Food system shock: The insurance impacts of acute disruption to global food supply (311.17 KB, pdf)

Closing the gap between food production and supply is an essential component of improving food security. However, the ability of the world food system to achieve this is under chronic pressure from global population growth and shifting consumption patterns. While many food security discussions have focused exclusively on this pressure, little work has been done to explore the global food system’s growing vulnerability to acute disruption.

Lloyd’s commissioned the development of a scenario of an acute but plausible disruption to global food production and its consequences to explore the implications for insurance and risk. The scenario – developed by experts in food security and sustainable development economics – was peer-reviewed by a diverse group of leading academics, before being presented to insurance industry practitioners for assessment at two workshops.

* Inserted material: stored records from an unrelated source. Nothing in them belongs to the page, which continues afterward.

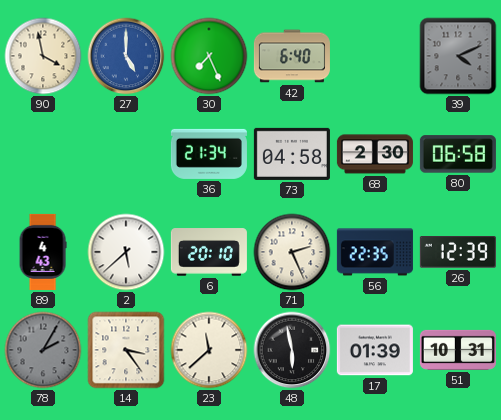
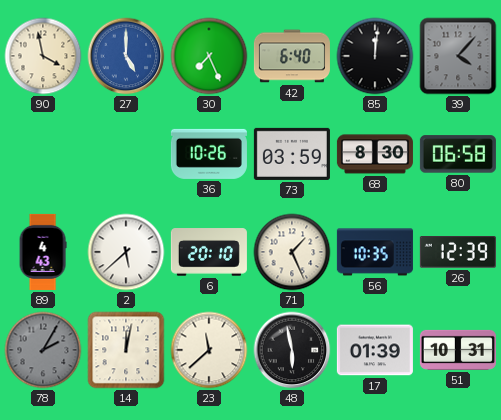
85: none -> 12:01
39: 4:11 -> 4:07
36: 21:34 -> 10:26
73: 04:58 -> 03:59
68: 2:30 -> 8:30
71: 2:26 -> 1:26
56: 22:35 -> 10:35
14: 3:24 -> 12:02
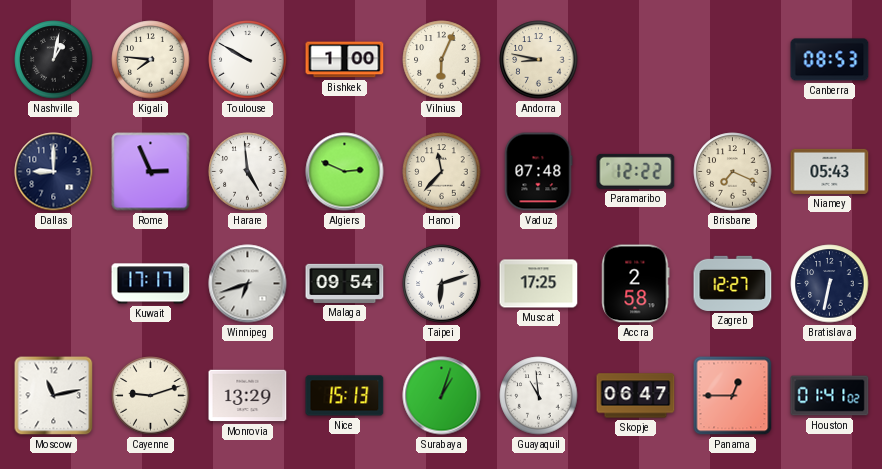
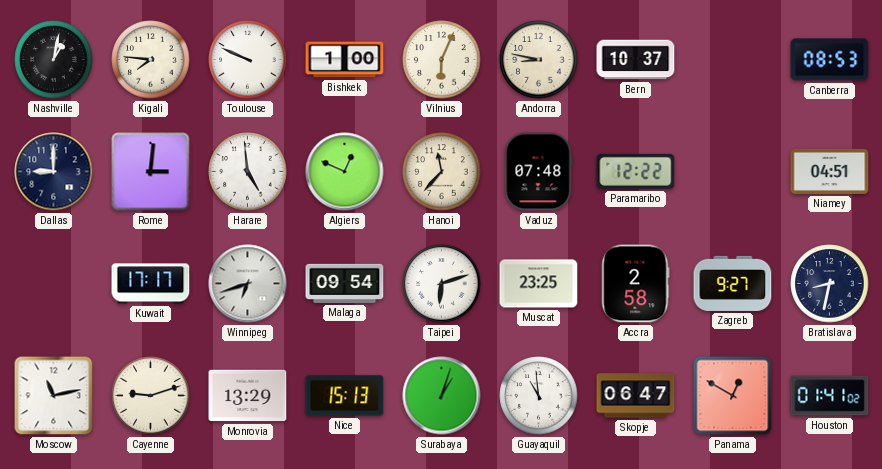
Toulouse: 9:50 -> 9:49
Bern: none -> 10:37
Rome: 2:56 -> 3:01
Algiers: 2:49 -> 12:49
Brisbane: 7:19 -> none
Niamey: 05:43 -> 04:51
Muscat: 17:25 -> 23:25
Zagreb: 12:27 -> 9:27
Bratislava: 6:32 -> 8:32
Panama: 12:45 -> 12:50
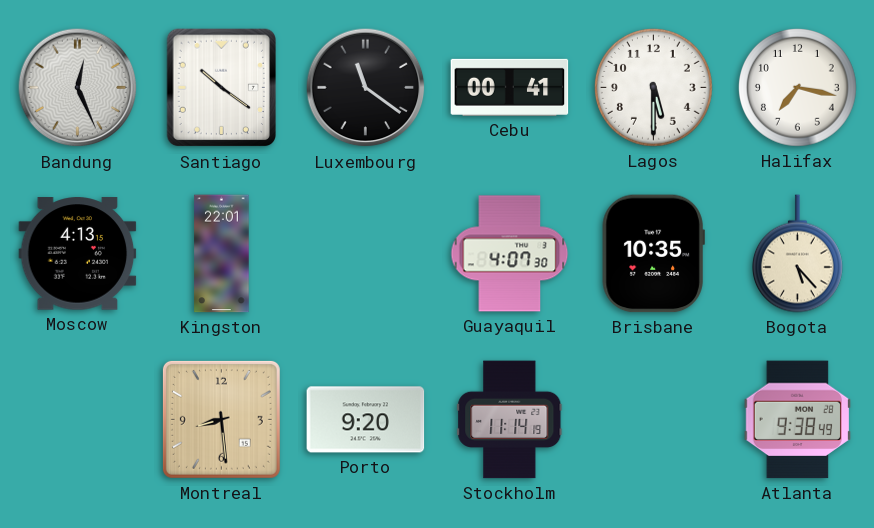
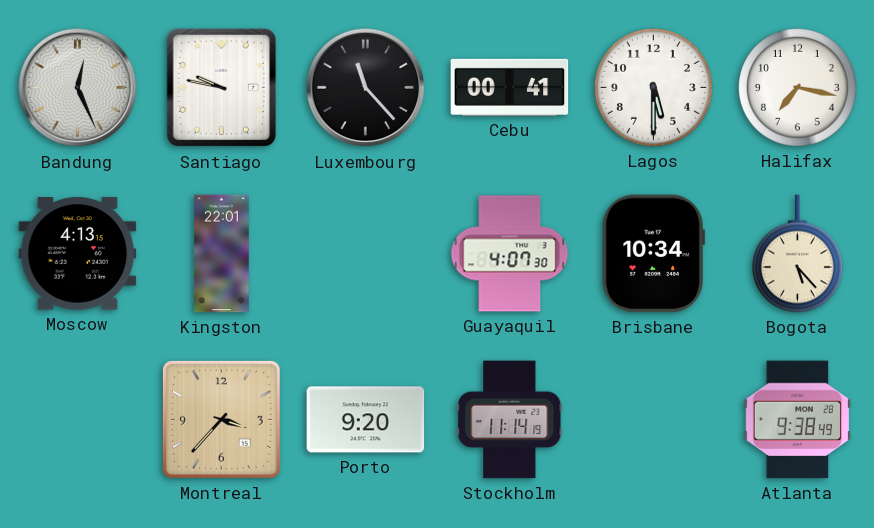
Santiago: 10:21 -> 9:47
Luxembourg: 11:21 -> 11:23
Brisbane: 10:35 -> 10:34
Montreal: 8:29 -> 3:37
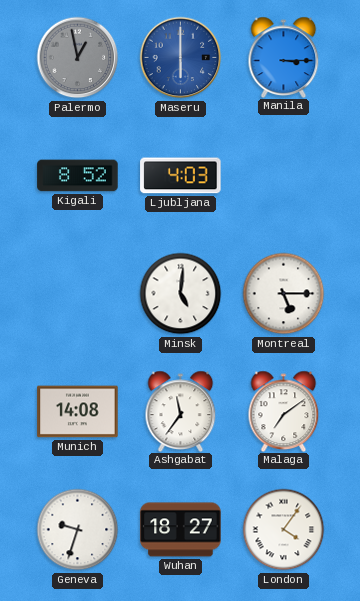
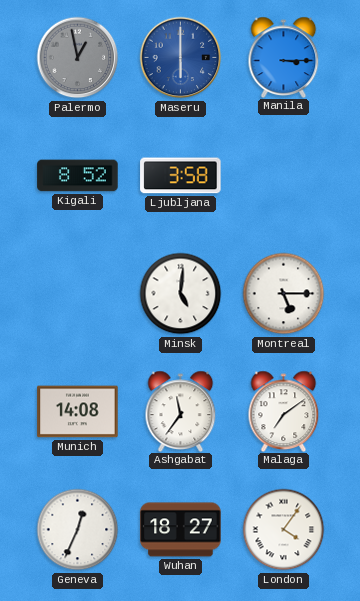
Ljubljana: 4:03 -> 3:58
Geneva: 9:33 -> 12:34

The scenario described in this report is not a prediction; it is an exploration of what might happen based on past events and scientific, social and economic theory.

Key facts:

  • A systemic shock to global food crop production could have widespread economic, political and social impacts, including food price rises, food riots and changes in stock market values.
  • Food system shock could trigger significant claims across multiple classes of insurance, which could be compounded by the potential for food system shock and its consequences to span multiple years. The insurance industry could also be affected by impacts on investment income, and the global regulatory and business environment.
  • The insurance industry is in a position to make an important contribution to improving the resilience and sustainability of the global food system by encouraging businesses to think about their exposure to risks throughout the food supply chain and prioritise the development of innovative risk transfer products.
  • Insurers need to work with researchers to develop models capable of capturing not only the physical effects of extreme events but also their various economic and social impacts.